Analysis of the Advanced Pattern:

Git as a Database: The Git repository is no longer just for storing manifests; it's a structured database of deployment targets. Onboarding a new cluster for the guestbook app is a simple PR that adds a new directory and config.json file.

Path Globbing: The path field with a glob is powerful. It allows for flexible directory structures without needing to update the ApplicationSet.

Dynamic Configuration: Key deployment parameters like targetRevision and clusterUrl are not hardcoded. They are dynamically read from the JSON files, allowing for different environments to track different branches or tags of the application code.

Referencing Source Repo Files: The $argocd-appset-source variable is a subtle but critical feature. It allows the Application template to reference other files from the same repository that the generator is using. Here, we use it to include a base/values.yaml, enabling a layered configuration approach.

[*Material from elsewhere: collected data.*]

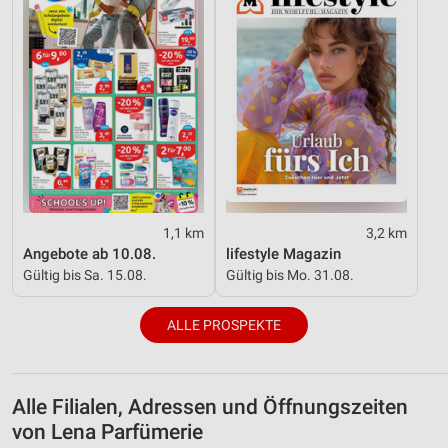
Entwicklung und Verbesserung der Angebote
Verwendung reduzierter Daten zur Auswahl von
Inhalten
IAB-Besonderheiten:
Verwendung genauer Standortdaten
Geräte anhand von aktiv angeforderten
Informationen identifizieren
1,1 km
3,2 km
Nicht-IAB-Verarbeitungszwecke:
Angebote ab 10.08.
lifestyle Magazin
Notwendig
Gültig bis Sa. 15.08.
Gültig bis Mo. 31.08.
Performance
ALLE PROSPEKTE
Funktional
Werbung
Alle Filialen, Adressen und Öffnungszeiten
von Lena Parfümerie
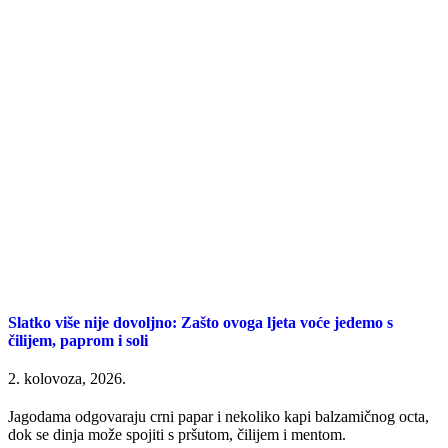
Slatko više nije dovoljno: Zašto ovoga ljeta voće jedemo s
čilijem, paprom i soli
2. kolovoza, 2026.
Jagodama odgovaraju crni papar i nekoliko kapi balzamičnog octa,
dok se dinja može spojiti s pršutom, čilijem i mentom.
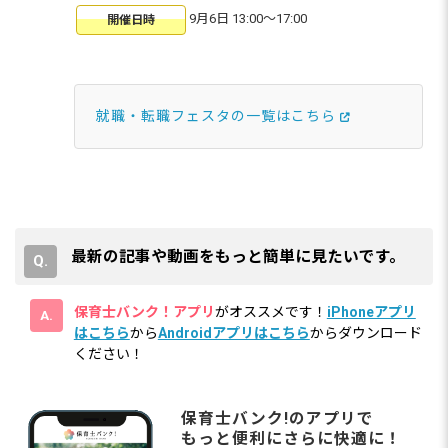
9月6日 13:00〜17:00
開催日時
就職・転職フェスタの一覧はこちら
最新の記事や動画をもっと簡単に見たいです。
保育士バンク！アプリ
がオススメです！
iPhoneアプリ
はこちら
から
Androidアプリはこちら
からダウンロード
ください！
保育士バンク!のアプリで
もっと便利にさらに快適に！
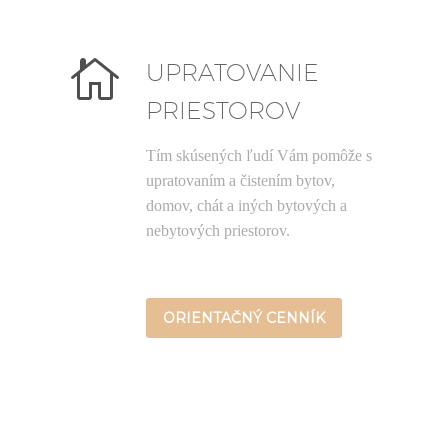


UPRATOVANIE
PRIESTOROV
Tím skúsených ľudí Vám pomôže s
upratovaním a čistením bytov,
domov, chát a iných bytových a
nebytových priestorov.
ORIENTAČNÝ CENNÍK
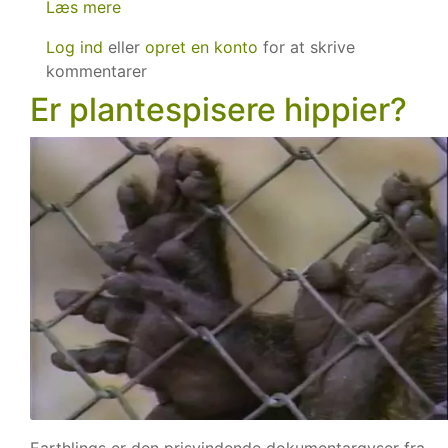
Læs mere
om
Fordele
Log ind
eller
opret en konto
for at skrive
ved
kommentarer
plantemad
Er plantespisere hippier?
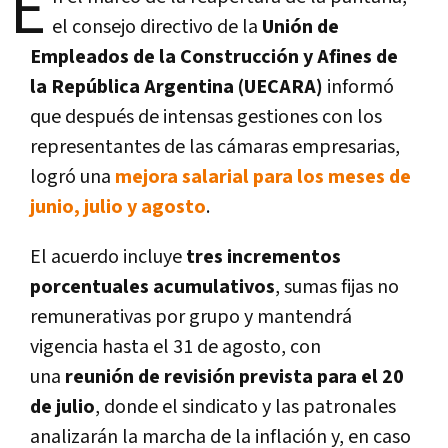
E
el consejo directivo de la
Unión de
Empleados de la Construcción y Afines de
la República Argentina (UECARA)
informó
que después de intensas gestiones con los
representantes de las cámaras empresarias,
logró una
mejora salarial para los meses de
junio, julio y agosto
.
El acuerdo incluye
tres incrementos
porcentuales acumulativos
, sumas fijas no
remunerativas por grupo y mantendrá
vigencia hasta el 31 de agosto, con
una
reunión de revisión prevista para el 20
de julio
, donde el sindicato y las patronales
analizarán la marcha de la inflación y, en caso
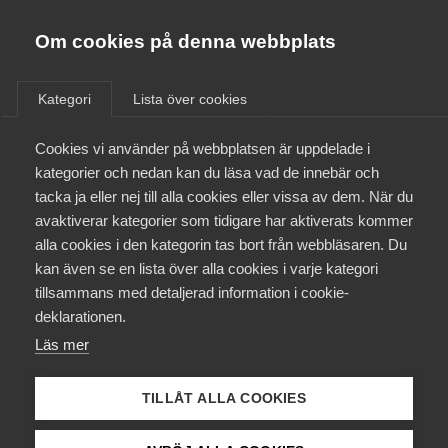
Almega
Förbund
Om cookies på denna webbplats
Almega Tjänste­förbunden
/
Aktuellt
/
Arbetsgivarnytt
/
Om Almega
Kategori
Lista över cookies
Almega Tjänste­företagen
Aktuellt
Cookies vi använder på webbplatsen är uppdelade i
Almega Utbildning
Rättelse till tidigare
kategorier och nedan kan du läsa vad de innebär och
utskickat Arbetsgivarnytt –
Innovations­företagen
tacka ja eller nej till alla cookies eller vissa av dem. När du
Medlemskapet
”Nya regler om anställning,
avaktiverar kategorier som tidigare har aktiverats kommer
Kompetens­företagen
anställnings upphörande
alla cookies i den kategorin tas bort från webbläsaren. Du
Mina sidor
kan även se en lista över alla cookies i varje kategori
Medie­företagen
samt beredskap fr o m den 1
tillsammans med detaljerad information i cookie-
november på IT-avtalet”
Kontakt
Säkerhets­företagen
deklarationen.
Läs mer
Tåg­företagen
Kurser & utbildningar
Okategoriserade
19 oktober 2017
Arbetsgivarnytt
Vård­företagarna
TILLÅT ALLA COOKIES
Påverkansarbete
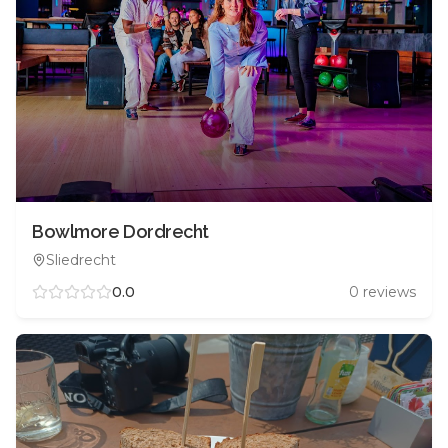
Bowlmore Dordrecht
Sliedrecht
0.0
0
reviews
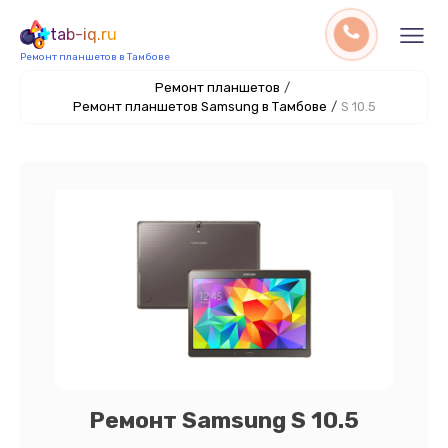
tab-iq.ru
Ремонт планшетов в Тамбове
Ремонт планшетов
/
Ремонт планшетов Samsung в Тамбове
/
S 10.5
Ремонт Samsung S 10.5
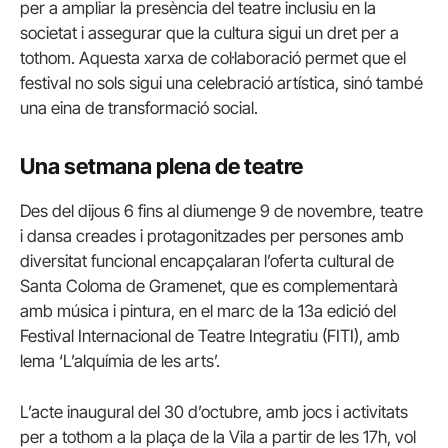
per a ampliar la presència del teatre inclusiu en la
societat i assegurar que la cultura sigui un dret per a
tothom. Aquesta xarxa de col·laboració permet que el
festival no sols sigui una celebració artística, sinó també
una eina de transformació social.
Una setmana plena de teatre
Des del dijous 6 fins al diumenge 9 de novembre, teatre
i dansa creades i protagonitzades per persones amb
diversitat funcional encapçalaran l’oferta cultural de
Santa Coloma de Gramenet, que es complementarà
amb música i pintura, en el marc de la 13a edició del
Festival Internacional de Teatre Integratiu (FITI), amb
lema ‘L’alquímia de les arts’.
L’acte inaugural del 30 d’octubre, amb jocs i activitats
per a tothom a la plaça de la Vila a partir de les 17h, vol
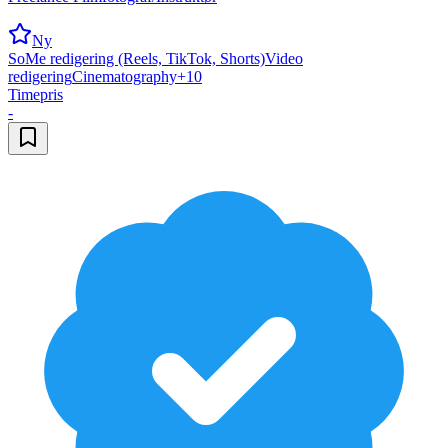
Ny
SoMe redigering (Reels, TikTok, Shorts)
Video
redigering
Cinematography
+
10
Timepris
-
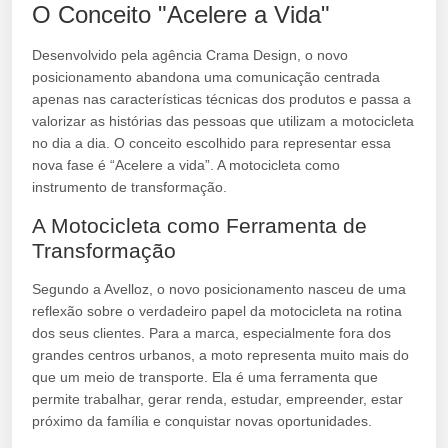
O Conceito "Acelere a Vida"
Desenvolvido pela agência Crama Design, o novo
posicionamento abandona uma comunicação centrada
apenas nas características técnicas dos produtos e passa a
valorizar as histórias das pessoas que utilizam a motocicleta
no dia a dia. O conceito escolhido para representar essa
nova fase é “Acelere a vida”. A motocicleta como
instrumento de transformação.
A Motocicleta como Ferramenta de
Transformação
Segundo a Avelloz, o novo posicionamento nasceu de uma
reflexão sobre o verdadeiro papel da motocicleta na rotina
dos seus clientes. Para a marca, especialmente fora dos
grandes centros urbanos, a moto representa muito mais do
que um meio de transporte. Ela é uma ferramenta que
permite trabalhar, gerar renda, estudar, empreender, estar
próximo da família e conquistar novas oportunidades.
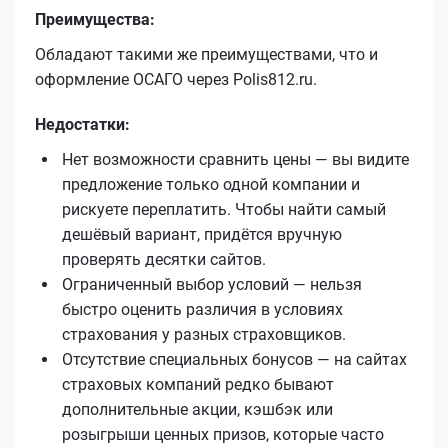
Преимущества:
Обладают такими же преимуществами, что и
оформление ОСАГО через Polis812.ru.
Недостатки:
Нет возможности сравнить цены — вы видите
предложение только одной компании и
рискуете переплатить. Чтобы найти самый
дешёвый вариант, придётся вручную
проверять десятки сайтов.
Ограниченный выбор условий — нельзя
быстро оценить различия в условиях
страхования у разных страховщиков.
Отсутствие специальных бонусов — на сайтах
страховых компаний редко бывают
дополнительные акции, кэшбэк или
розыгрыши ценных призов, которые часто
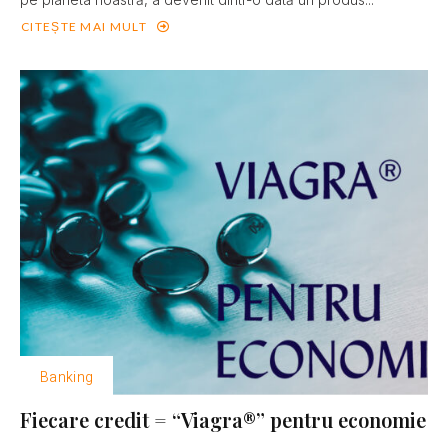
CITEȘTE MAI MULT
Banking
Fiecare credit = “Viagra®” pentru economie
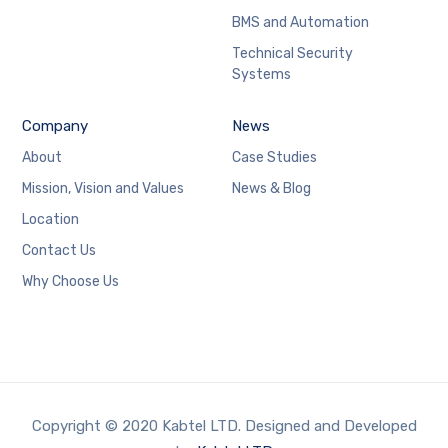
BMS and Automation
Technical Security
Systems
Company
News
About
Case Studies
Mission, Vision and Values
News & Blog
Location
Contact Us
Why Choose Us
Copyright © 2020 Kabtel LTD. Designed and Developed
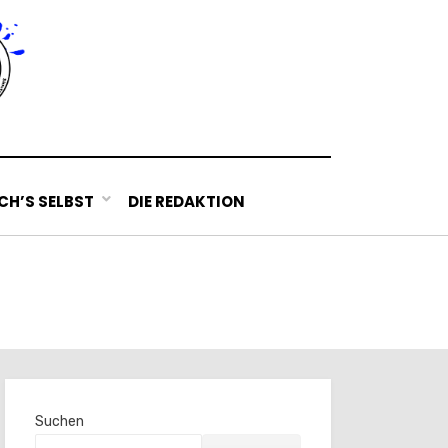
H’S SELBST
DIE REDAKTION
Suchen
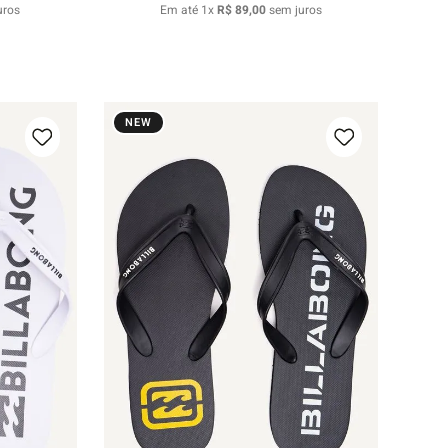
uros
Em até
1
x
R$
89
,
00
sem juros
NEW
37/38
39/40
41/42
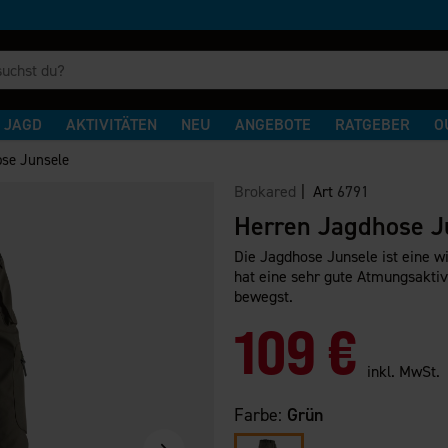
JAGD
AKTIVITÄTEN
NEU
ANGEBOTE
RATGEBER
O
se Junsele
Brokared
| Art
6791
Herren Jagdhose J
Die Jagdhose Junsele ist eine 
hat eine sehr gute Atmungsaktivi
bewegst.
109 €
inkl. MwSt.
Farbe:
Grün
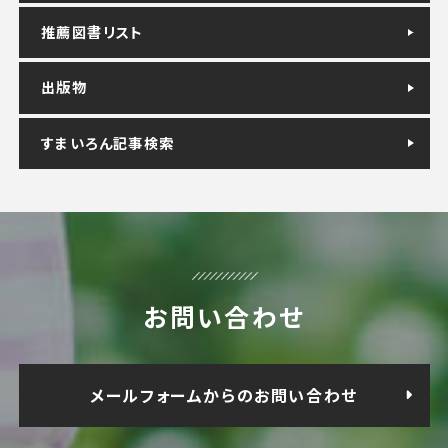
推薦図書リスト
出版物
すまいろん記事検索
お問い合わせ
メールフォームからのお問い合わせ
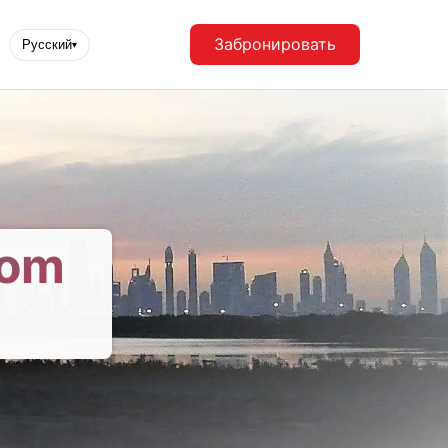
Забронировать
Русский
▾
rom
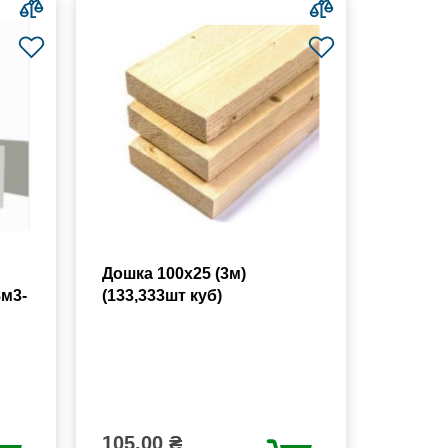
Дошка 100х25 (3м)
8м3-
(133,333шт куб)
105.00 ₴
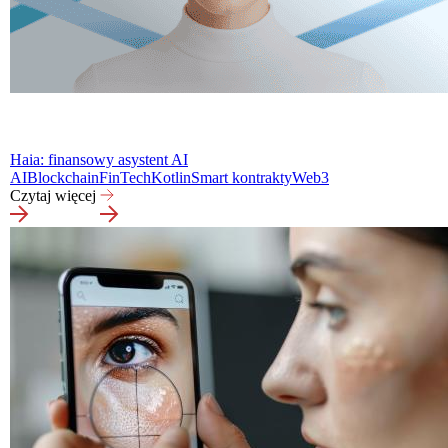
Haia: finansowy asystent AI
AI
Blockchain
FinTech
Kotlin
Smart kontrakty
Web3
Czytaj więcej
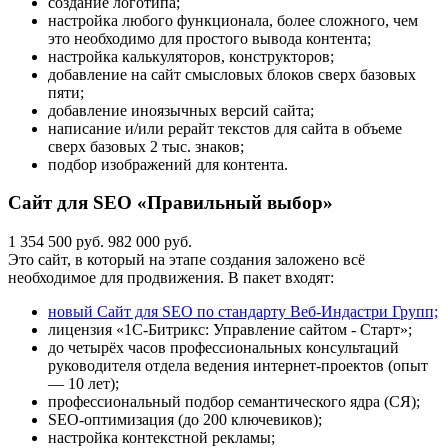
создание логотипа;
настройка любого функционала, более сложного, чем
это необходимо для простого вывода контента;
настройка калькуляторов, конструкторов;
добавление на сайт смысловых блоков сверх базовых
пяти;
добавление иноязычных версий сайта;
написание и/или рерайт текстов для сайта в объеме
сверх базовых 2 тыс. знаков;
подбор изображений для контента.
Сайт для SEO «Правильный выбор»
1 354 500 руб.
982 000 руб.
Это сайт, в который на этапе создания заложено всё
необходимое для продвижения. В пакет входят:
новый Сайт для SEO по стандарту Веб-Индастри Групп;
лицензия «1С-Битрикс: Управление сайтом - Старт»;
до четырёх часов профессиональных консультаций
руководителя отдела ведения интернет-проектов (опыт
— 10 лет);
профессиональный подбор семантического ядра (СЯ);
SEO-оптимизация (до 200 ключевиков);
настройка контекстной рекламы;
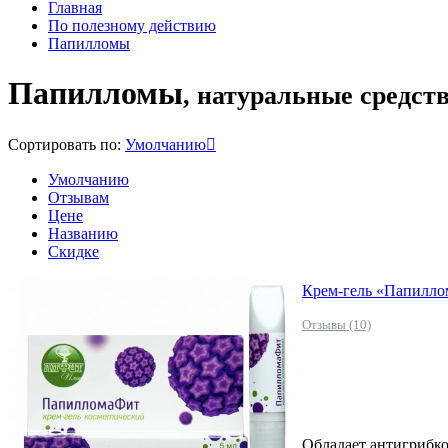
Главная
По полезному действию
Папилломы
Папилломы
, натуральные средст
Сортировать по:
Умолчанию
Умолчанию
Отзывам
Цене
Названию
Скидке
Крем-гель «Папилло
Отзывы (10)
Обладает антигрибк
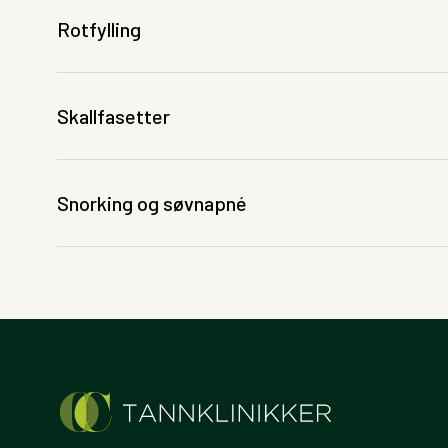
Rotfylling
Skallfasetter
Snorking og søvnapné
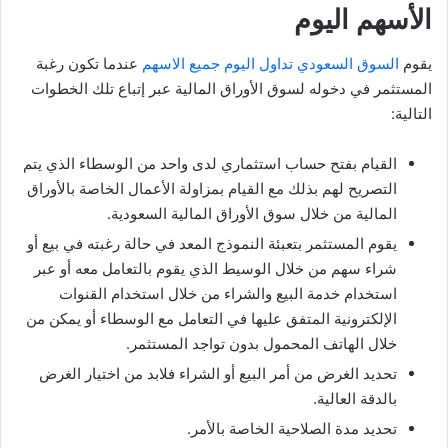
الأسهم اليوم
يقوم
السوق السعودي تداول اليوم جميع الاسهم
عندما تكون رغبة
المستثمر في دخوله لسوق الأوراق المالية عبر إتباع تلك الخطوات
التالية:
القيام بفتح حساب استثماري لدى واحد من الوسطاء الذي يتم
التصريح لهم بذلك مع القيام بمزاولة الأعمال الخاصة بالأوراق
المالية من خلال سوق الأوراق المالية السعودية.
يقوم المستثمر بتعبئة النموذج المعد في حالة رغبته في بيع أو
شراء سهم من خلال الوسيط الذي يقوم بالتعامل معه أو عبر
استخدام خدمة البيع والشراء من خلال استخدام القنوات
الإلكترونية المتفق عليها في التعامل مع الوسطاء أو يمكن من
خلال الهاتف المحمول بدون تواجد المستثمر.
تحديد الغرض من أمر البيع أو الشراء فلابد من اختيار الغرض
بالدقة العالية.
تحديد مدة الصلاحية الخاصة بالأمر.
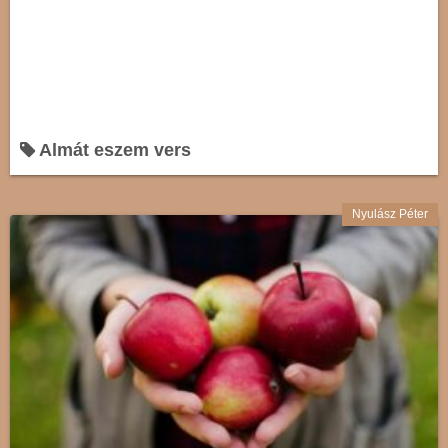
Almát eszem vers
Nyulász Péter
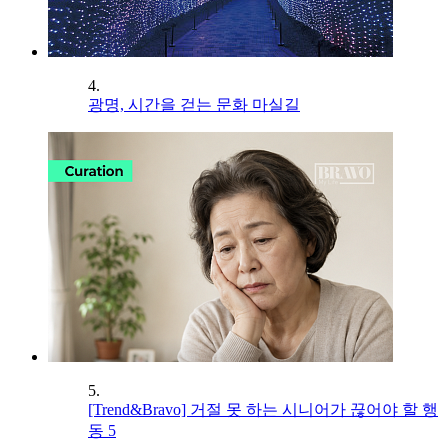
4.
광명, 시간을 걷는 문화 마실길
5.
[Trend&Bravo] 거절 못 하는 시니어가 끊어야 할 행
동 5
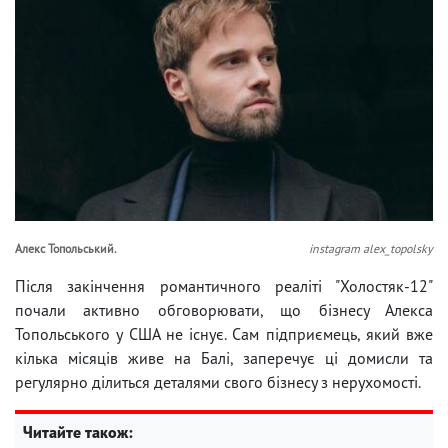
Алекс Топольський.
instagram alex_topolsky
Після закінчення романтичного реаліті "Холостяк-12"
почали активно обговорювати, що бізнесу Алекса
Топольського у США не існує. Сам підприємець, який вже
кілька місяців живе на Балі, заперечує ці домисли та
регулярно ділиться деталями свого бізнесу з нерухомості.
Читайте також:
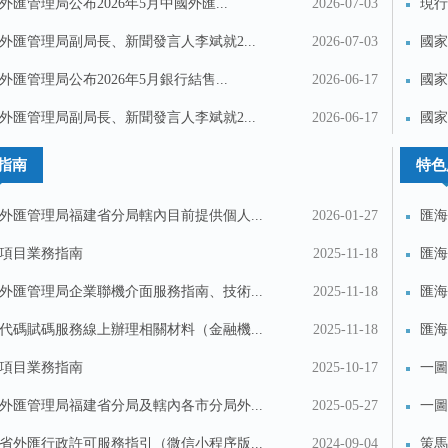
外匯管理局公布2026年5月中國外匯...
2026-07-03
現行
外匯管理局副局長、新聞發言人李斌就2...
2026-07-03
國家
匯...
外匯管理局公布2026年5月銀行結售...
2026-06-17
國家
外匯管理局副局長、新聞發言人李斌就2...
2026-06-17
國家
金...
指南
特色
外匯管理局福建省分局轄內目前提供個人...
2026-01-27
匯海
項目業務指南
2025-11-18
匯海
外匯管理局企業聯機介面服務指南、技術...
2025-11-18
匯海
代碼賦碼服務線上辦理相關材料（金融機...
2025-11-18
匯海
項目業務指南
2025-10-17
一圖
試...
外匯管理局福建省分局及轄內各市分局外...
2025-05-27
一圖
區...
省外匯行政許可服務指引（微信小程序版...
2024-09-04
策馬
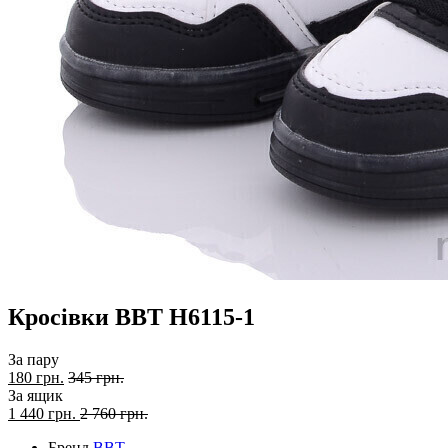
Кросівки BBT H6115-1
За пару
180 грн.
345 грн.
За ящик
1 440
грн.
2 760 грн.
Бренд
BBT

Scenario 2: File Discovery for Centralized Tenant Management

For some use cases, like managing hundreds of similar tenants, a single configuration file is easier to manage and automate than a sprawling directory structure.

Repository Structure:

text

/tenant-config
└── tenants.yaml

tenants.yaml:

yaml

- tenant: acme-corp
  cluster: prod-us-east-1
  clusterUrl: https://1.2.3.4
  plan: premium
  namespace: acme-corp-ns
- tenant: stark-industries
  cluster: prod-us-east-1
  clusterUrl: https://1.2.3.4
  plan: standard
  namespace: stark-industries-ns
- tenant: cyberdyne-systems
  cluster: prod-eu-central-1
  clusterUrl: https://9.8.7.6
  plan: standard
  namespace: cyberdyne-ns

The ApplicationSet now parses this YAML file.

yaml

apiVersion: argoproj.io/v1alpha1
kind: ApplicationSet
metadata:
  name: tenant-apps
  namespace: argocd
spec:
  generators:
  - git:
      repoURL: https://github.com/my-org/tenant-config.git
      revision: HEAD
      files:
      - path: "tenants.yaml"
  template:
    metadata:
      name: '{{tenant}}-app'
    spec:
      project: tenants
      source:
        repoURL: https://github.com/my-org/tenant-helm-chart.git
        targetRevision: 'v3.4.1'
        chart: tenant-app
        helm:
          parameters:
          # Pass parameters directly to Helm's --set flag.
          - name: "tenant.name"
            value: "{{tenant}}"
          - name: "tenant.plan"
            value: "{{plan}}"
      destination:
        server: '{{clusterUrl}}'
        namespace: '{{namespace}}'

Why this is a powerful alternative:

* Centralized View: You have a single file that defines all tenants, making it easy to audit and perform bulk updates.

* Automation-Friendly: A CI/CD pipeline or an onboarding script can easily append a new YAML entry to this file to provision a new tenant, a much simpler operation than creating a directory structure and files.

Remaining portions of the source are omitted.